__Goal of the exercise__:
The entries are to be repeated exactly, with all pictures omitted.

__Input data__:
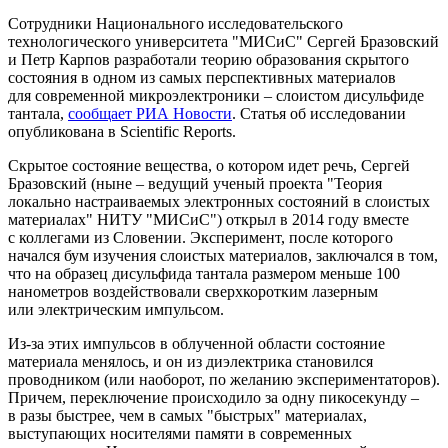
Сотрудники Национального исследовательского
технологического университета "МИСиС" Сергей Бразовский
и Петр Карпов разработали теорию образования скрытого
состояния в одном из самых перспективных материалов
для современной микроэлектроники – слоистом дисульфиде
тантала,
сообщает РИА Новости
. Статья об исследовании
опубликована в Scientific Reports.
Скрытое состояние вещества, о котором идет речь, Сергей
Бразовский (ныне – ведущий ученый проекта "Теория
локально настраиваемых электронных состояний в слоистых
материалах" НИТУ "МИСиС") открыл в 2014 году вместе
с коллегами из Словении. Эксперимент, после которого
начался бум изучения слоистых материалов, заключался в том,
что на образец дисульфида тантала размером меньше 100
нанометров воздействовали сверхкоротким лазерным
или электрическим импульсом.
Из-за этих импульсов в облученной области состояние
материала менялось, и он из диэлектрика становился
проводником (или наоборот, по желанию экспериментаторов).
Причем, переключение происходило за одну пикосекунду –
в разы быстрее, чем в самых "быстрых" материалах,
выступающих носителями памяти в современных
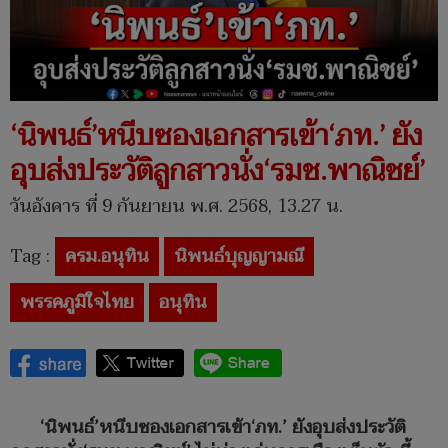
‘นิพนธ์’หนีบซองเอกสารเข้า‘ภท.’ ยัง
อุบส่งประวัติลูกสาวนั่ง‘รมช.พาณิชย์’
วันอังคาร ที่ 9 กันยายน พ.ศ. 2568, 13.27 น.
Tag :
ครม.อนุทิน
นิพนธ์บุญญามณี
พรรคภูมิใจไทย
อนุทิน
‘นิพนธ์’หนีบซองเอกสารเข้า‘ภท.’ ยังอุบส่งประวัติ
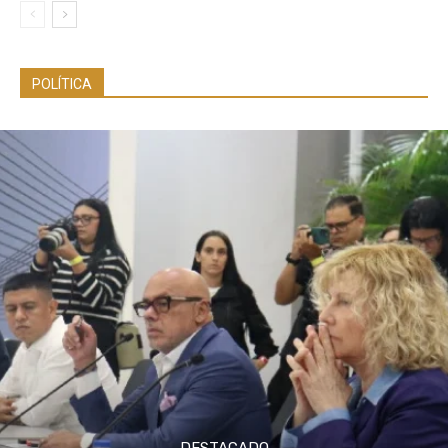
POLÍTICA
DESTACADO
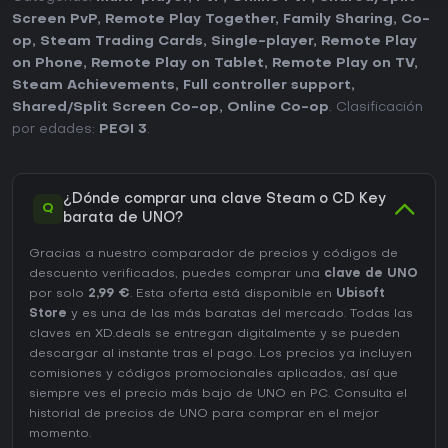
Screen PvP
,
Remote Play Together
,
Family Sharing
,
Co-
op
,
Steam Trading Cards
,
Single-player
,
Remote Play
on Phone
,
Remote Play on Tablet
,
Remote Play on TV
,
Steam Achievements
,
Full controller support
,
Shared/Split Screen Co-op
,
Online Co-op
. Clasificación
por edades:
PEGI 3
.
¿Dónde comprar una clave Steam o CD Key
Q
barata de UNO?
Gracias a nuestro comparador de precios y códigos de
descuento verificados, puedes comprar una
clave de UNO
por solo
2,99 €
. Esta oferta está disponible en
Ubisoft
Store
y es una de las más baratas del mercado. Todas las
claves en XD.deals se entregan digitalmente y se pueden
descargar al instante tras el pago. Los precios ya incluyen
comisiones y códigos promocionales aplicados, así que
siempre ves el precio más bajo de UNO en
PC
. Consulta el
historial de precios de UNO
para comprar en el mejor
momento.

__Answer area__:
Сотрудники Национального исследовательского
технологического университета "МИСиС" Сергей Бразовский
и Петр Карпов разработали теорию образования скрытого
состояния в одном из самых перспективных материалов
для современной микроэлектроники – слоистом дисульфиде
тантала,
сообщает РИА Новости
. Статья об исследовании
опубликована в Scientific Reports.
Скрытое состояние вещества, о котором идет речь, Сергей
Бразовский (ныне – ведущий ученый проекта "Теория
локально настраиваемых электронных состояний в слоистых
материалах" НИТУ "МИСиС") открыл в 2014 году вместе
с коллегами из Словении. Эксперимент, после которого
начался бум изучения слоистых материалов, заключался в том,
что на образец дисульфида тантала размером меньше 100
нанометров воздействовали сверхкоротким лазерным
или электрическим импульсом.
Из-за этих импульсов в облученной области состояние
материала менялось, и он из диэлектрика становился
проводником (или наоборот, по желанию экспериментаторов).
Причем, переключение происходило за одну пикосекунду –
в разы быстрее, чем в самых "быстрых" материалах,
выступающих носителями памяти в современных
‘นิพนธ์’หนีบซองเอกสารเข้า‘ภท.’ ยัง
อุบส่งประวัติลูกสาวนั่ง‘รมช.พาณิชย์’
วันอังคาร ที่ 9 กันยายน พ.ศ. 2568, 13.27 น.
Tag :
ครม.อนุทิน
นิพนธ์บุญญามณี
พรรคภูมิใจไทย
อนุทิน
‘นิพนธ์’หนีบซองเอกสารเข้า‘ภท.’ ยังอุบส่งประวัติ
POLÍTICA
DESTACADO
Screen PvP
,
Remote Play Together
,
Family Sharing
,
Co-
op
,
Steam Trading Cards
,
Single-player
,
Remote Play
on Phone
,
Remote Play on Tablet
,
Remote Play on TV
,
Steam Achievements
,
Full controller support
,
Shared/Split Screen Co-op
,
Online Co-op
. Clasificación
por edades:
PEGI 3
.
¿Dónde comprar una clave Steam o CD Key
Q
barata de UNO?
Gracias a nuestro comparador de precios y códigos de
descuento verificados, puedes comprar una
clave de UNO
por solo
2,99 €
. Esta oferta está disponible en
Ubisoft
Store
y es una de las más baratas del mercado. Todas las
claves en XD.deals se entregan digitalmente y se pueden
descargar al instante tras el pago. Los precios ya incluyen
comisiones y códigos promocionales aplicados, así que
siempre ves el precio más bajo de UNO en
PC
. Consulta el
historial de precios de UNO
para comprar en el mejor
momento.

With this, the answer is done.